Giovanna Rutherford leads the pack. Hayes’s mother is one of those women who reminds me of a bird. If I wanted to stay as skinny as she is, I’d have to live on a daily diet of three chickpeas, a shot of vodka, and four hours of being yelled at by a personal trainer named Guy, then two hours of therapy to get over the four hours of being yelled at. She has fewer crow’s-feet in her seventies than I do in my early thirties—and don’t ask about how flawless her white skin is, without even a hint of a single sun spot—her pantsuit looks like it was woven by angels and fitted by Tim Gunn or the Queer Eye guys, and her chin-length hair is such a lovely shade of silver that it could be braided into a chain and used as a necklace.

Or possibly I’m having an irrational girl-crush reaction to being within inches of Jonas Rutherford’s mother.

I wonder if Hyacinth is picking up on my freak-out over our twin radar.

Not that I have time to worry about that.
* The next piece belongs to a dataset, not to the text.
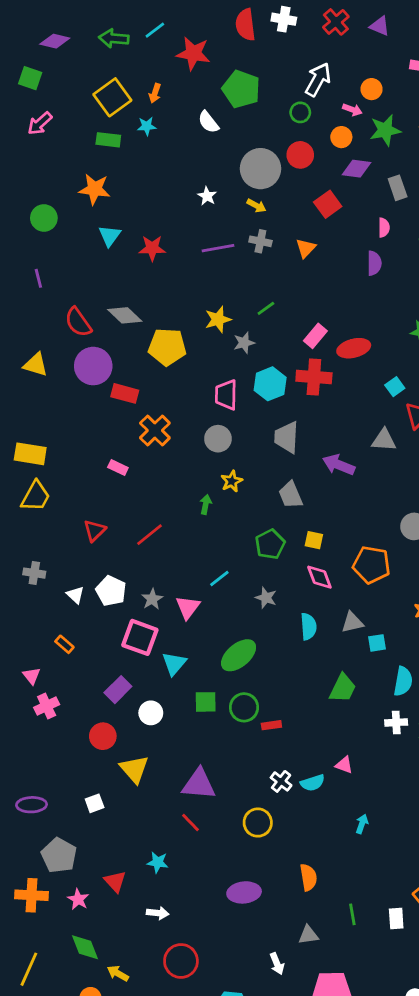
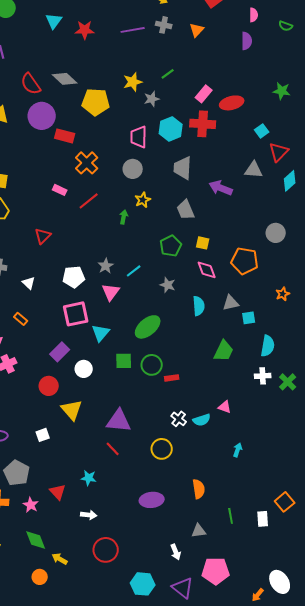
red line: (149, 535) -> (89, 201), moved
white pentagon: (111, 591) -> (74, 277), moved, turned -30
gray star: (152, 599) -> (106, 266), moved
pink square: (140, 637) -> (76, 314), turned -32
The two women behind Giovanna are giving off major diva vibes.

The first is a stunning dark-haired, brown-skinned woman with more curves than a mountain road and more poshness in her pinky nail than I have in my entire body. The second is a striking alabaster-skinned redhead—and I mean a natural shade of red, unlike mine—who has lust written all over her expression when her brown eyes shift to Hayes.

Giovanna gives me a once-over, then hands me her gloves as she plucks them off her hands.
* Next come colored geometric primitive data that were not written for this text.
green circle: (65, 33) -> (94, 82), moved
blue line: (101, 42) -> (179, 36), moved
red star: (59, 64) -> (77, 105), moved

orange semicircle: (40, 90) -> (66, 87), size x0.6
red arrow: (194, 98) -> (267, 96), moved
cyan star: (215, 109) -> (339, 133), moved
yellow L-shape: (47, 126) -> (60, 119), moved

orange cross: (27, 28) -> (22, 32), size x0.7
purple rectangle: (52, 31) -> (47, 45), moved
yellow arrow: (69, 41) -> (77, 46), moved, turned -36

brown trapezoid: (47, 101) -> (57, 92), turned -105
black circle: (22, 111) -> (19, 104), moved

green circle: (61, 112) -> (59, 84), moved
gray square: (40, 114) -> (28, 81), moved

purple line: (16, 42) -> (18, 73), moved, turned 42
My fake boyfriend’s mother has traveling gloves, while I’m standing here dripping in sweat from running around picking up and changing sheets, my hair glowing fuchsia, and with a streak of what I hope is dirt and not paint from an undetermined source swiped across my left boob.

It’s probably a good thing I opted to not wear my Artists Do It In Full Color T-shirt.

“See to it that my luggage is taken to the guest quarters upstairs and make Amelia comfortable in the room down the hall,” Giovanna orders me. “Charlotte will take the en suite in the basement.”

“Carry your own luggage, Mother,” Hayes says. “Begonia isn’t here to serve you.”

“Ah, my sweet boy. So cranky when you’re tired.” She pats his cheek, turning her back on me like I’m the hired help, which would make a lot more sense than what I signed paperwork agreeing to. “Have you had anything to eat today? That never helps either.”

“Neither do uninvited guests.”

“Hayes.”

“Mother.”

“I realize you’re old enough to take care of yourself, but it’s been a difficult two weeks, and you shouldn’t be by yourself right now.”

I fling myself between them and grip Giovanna’s hand, pumping it enthusiastically, because oh my god, I’m touching Jonas Rutherford’s mother. “Mrs. Rutherford. Hi. I’m Begonia. It is so good to meet you. Hayes hasn’t told me much about you, but then, you could probably say the same about what he’s told you about me, couldn’t you?”

She smiles at me, but it’s one of those patient smiles that I give my students when they try to convince me that a blank canvas is art just because they didn’t want to do the assignment.

Or possibly like that smile my mother gave me when I told her I was divorcing Chad.

“I’m sorry, I have no idea who you are,” Giovanna says, smile still in place, patiently letting me continue pumping her hand without pulling away.

I wonder if this happens when she visits the Razzle Dazzle Village amusement parks. Strangers accosting her and shaking her hands and telling her thank you for being part of the family that runs their favorite vacation spot.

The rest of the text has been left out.